Need to add something about range of end uses for PDFs from screen reading to litho print with widely varying resolutions and that PDFS while in themseleves are resolution independent, embedded bitmaps within are usually are usually downsampled to minimise file size for a given end use.

-- Elliot100


I not infrequently hear people complain about being forced to read PDF online (because many U.S. govts like to publish in PDF only, apparently), and I generally sympathize; it is beautiful when printed, but fairly uncomfortable to read online. I don't know if this is worth mention in a wikipedia article however :) Kyk 06:13, 3 Jan 2004 (UTC)

html comparison

Does the comparison between pdf and html really make sense? It is true that they are both commonly available formats online, but one is a markup language (and behaviour when zooming is mostly a matter of interpreter: not every browser always reduce line lenght, or can zoom at all) and the other a page description language (where layout is important, and changing it when zooming does not make much sense). Valhalla 15:24, 7 Jan 2004 (UTC)

Both are very common on the web, the same content can either be made available in the first way or in the second, or the user can be allowed a choice; so I think this is a meaningful comparison. It could be expanded. - Patrick 19:45, 7 Jan 2004 (UTC)
I strongly disagree with presenting a comparison between HTML and PDF. They're really have nothing to do with each other. One is a file format; the other is a (deprecated) markup language. Comparing them is like saying, "While bicycles and automobiles are different technologies, both are commonly found on city streets." Joshf 21:57, 21 Jun 2005 (UTC)
Comparing bicycles with cars is also meaningful (perhaps a bit obvious). It helps deciding which I will choose.--Patrick 22:13, Jun 21, 2005 (UTC)
Meaningful, perhaps; but gratuitous at best, misleading at worst. PDF is not a web document standard; it's a page layout format geared toward document printing. If you're going to compare PDF to HTML, you may as well compare it to plain text, Rich Text, Microsoft Word, and Microsoft Excel formats. In fact, it would be far more meaningful to compare it to Word format, which serves roughly the same purpose.
Also, again, HTML is a deprecated standard. The current incarnation, XHTML, doesn't focus on layout or even text formatting at all. That work is done by stylesheets.
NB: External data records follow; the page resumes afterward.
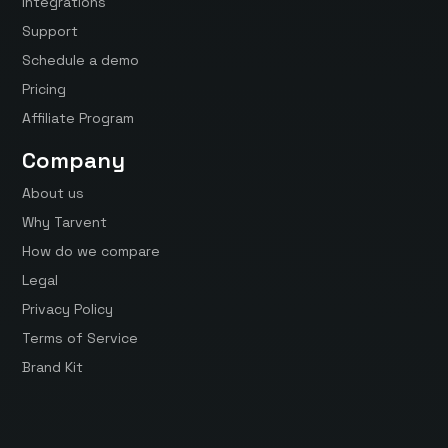
Integrations
Support
Schedule a demo
Pricing
Affiliate Program
Company
About us
Why Tarvent
How do we compare
Legal
Privacy Policy
Terms of Service
Brand Kit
XHTML done according to the recommended standards focuses entirely on content markup.
A much more suitable replacement for this paragraph would be a concise paragraph explaining why PDF documents being used for online forms, etc. is a misapplication of the format. Joshf 9 July 2005 14:17 (UTC)
I've rewritten the Comparison to HTML section to what I believe is a more general and relevant section. 69.221.225.252 01:10, 11 September 2005 (UTC)

Download link within body

I've put a second-paragraph link to the Adobe download page, which I think is helpful in this instance owing to the use of PDF files within Wikipedia. It is a departure from normal standards. The alternative would be to have a page on PDF files, with this prominent link, in the Wikipedia address space, and link to the Wikipedia page from PDF download links rather than to this page. But this seemed simpler and quite appropriate to me. Andrewa 20:16, 16 Jan 2004 (UTC)

Hate

People hate reading Application/Pdf onscreen:

Not Fit For Human Consumption (AlertBox)

?alabio 22:05, 31 Jan 2004 (UTC)

Is that a fact? Can you prove it? Who are "people". Personally, I find PDF's great for what they are intended for. This seems to be simply your personal opinion, and rightly, only belongs here, on the talk page. Graham 23:08, 31 Jan 2004 (UTC)
¿Do you call Jacob Nielsen a liar? ¡Tog thinks highly about him! In a study, Jacob Nielsen determined that reading Application/Pdf is about 300% less efficient onscreen than Application/Xhtml+Xml.
I am not putting down Application/Pdf. Application/Pdf is great for printing. Indeed, it is easier to read printed materials than onscreen materials. The problem is people so into desktoppublishing that they put everything into Application/Pdf so that it will look perfect and then place the Application/Pdfs online. This is perfect for those printing; but unfortunately however, pure torture for the user who cannot afford toner sitting a centimeter away from the screen trying to read the information onscreen.
?alabio 00:33, 1 Feb 2004 (UTC)
I'm not calling anyone a liar. I read the article - it's not definitive; It's just opinion. Graham 07:24, 1 Feb 2004 (UTC)
Professor Nielson Has many testimonials and observations. It is not definitive because he did not specifical test the usability about reading Application/Pdf onscreen; but nonetheless however, It is an authoritative opinion. Professor Nielson is a usability expert.
?alabio 22:29, 1 Feb 2004 (UTC)
Talking of which, what's with all the dividing lines you keep putting in? (I've removed them) They are normally used to separate different topics of discussion. The indentation connects sections of the same discussion. Graham 01:40, 2 Feb 2004 (UTC)
Just my way of separating posts. If it will make you feel better, I shall use horizontal for separating threads.
66.124.224.115 03:12, 2 Feb 2004 (UTC)
I've inserted a "pilot" section about the disadvantages of PDF compared to (x)HTML, and tried to remain neutral and present facts as clearly as possible. If people don't like it, you can change/delete it. --TTD 15:14, 2004 Sep 10 (UTC) EDIT: and post why you don't like it here!
Where is this pilot? when I click on the blue text, I just wind up at the PDF article. I think things like the fact that PDF can crash systems, that it is unreadable if administrators don't set the right parameters, that it can get "lost" on a computer when one is trying to open it, and that it is not necessarily easy to read are all points that might be made here - to say nothing of its slow opening time.Kdammers 22:51, 25 September 2006 (UTC)
Articles change a lot in two years, so it has been rewritten many times. It is worth noting that none of the points you make are criticisms of PDF. Rather they seem to be criticisms of whatever PDF software you happen to be using. As such, they would be removed from this article, which is supposed to be about the file format, not software. Notinasnaid 07:39, 26 September 2006 (UTC)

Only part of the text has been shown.